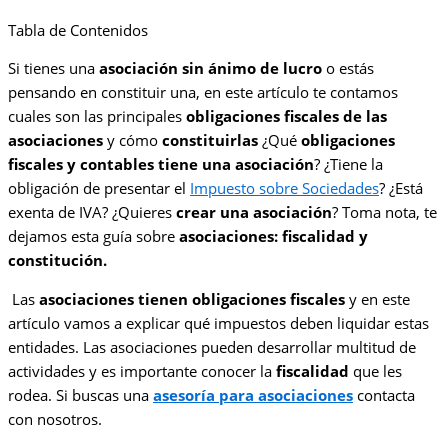
Tabla de Contenidos
Si tienes una
asociación sin ánimo de lucro
o estás
pensando en constituir una, en este artículo te contamos
cuales son las principales
obligaciones fiscales de las
asociaciones
y cómo
constituirlas
¿Qué
obligaciones
fiscales y contables tiene una asociación
? ¿Tiene la
obligación de presentar el
Impuesto sobre Sociedades
? ¿Está
exenta de IVA? ¿Quieres
crear una asociación
? Toma nota, te
dejamos esta guía sobre
asociaciones: fiscalidad y
constitución.
Las
asociaciones tienen obligaciones fiscales
y en este
artículo vamos a explicar qué impuestos deben liquidar estas
entidades. Las asociaciones pueden desarrollar multitud de
actividades y es importante conocer la
fiscalidad
que les
rodea. Si buscas una
asesoría para asociaciones
contacta
con nosotros.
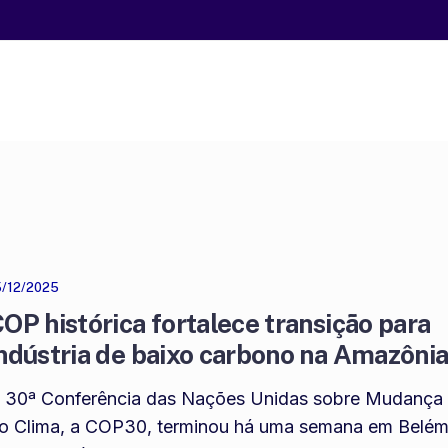
5/12/2025
OP histórica fortalece transição para
ndústria de baixo carbono na Amazôni
 30ª Conferência das Nações Unidas sobre Mudança
o Clima, a COP30, terminou há uma semana em Belé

▸ Your goal:
Return all the records above exactly, pictures omitted.

▸ Answer to this problem:
Tabla de Contenidos
Si tienes una
asociación sin ánimo de lucro
o estás
pensando en constituir una, en este artículo te contamos
cuales son las principales
obligaciones fiscales de las
asociaciones
y cómo
constituirlas
¿Qué
obligaciones
fiscales y contables tiene una asociación
? ¿Tiene la
obligación de presentar el
Impuesto sobre Sociedades
? ¿Está
exenta de IVA? ¿Quieres
crear una asociación
? Toma nota, te
dejamos esta guía sobre
asociaciones: fiscalidad y
constitución.
Las
asociaciones tienen obligaciones fiscales
y en este
artículo vamos a explicar qué impuestos deben liquidar estas
entidades. Las asociaciones pueden desarrollar multitud de
actividades y es importante conocer la
fiscalidad
que les
rodea. Si buscas una
asesoría para asociaciones
contacta
con nosotros.
5/12/2025
OP histórica fortalece transição para
ndústria de baixo carbono na Amazôni
 30ª Conferência das Nações Unidas sobre Mudança
o Clima, a COP30, terminou há uma semana em Belé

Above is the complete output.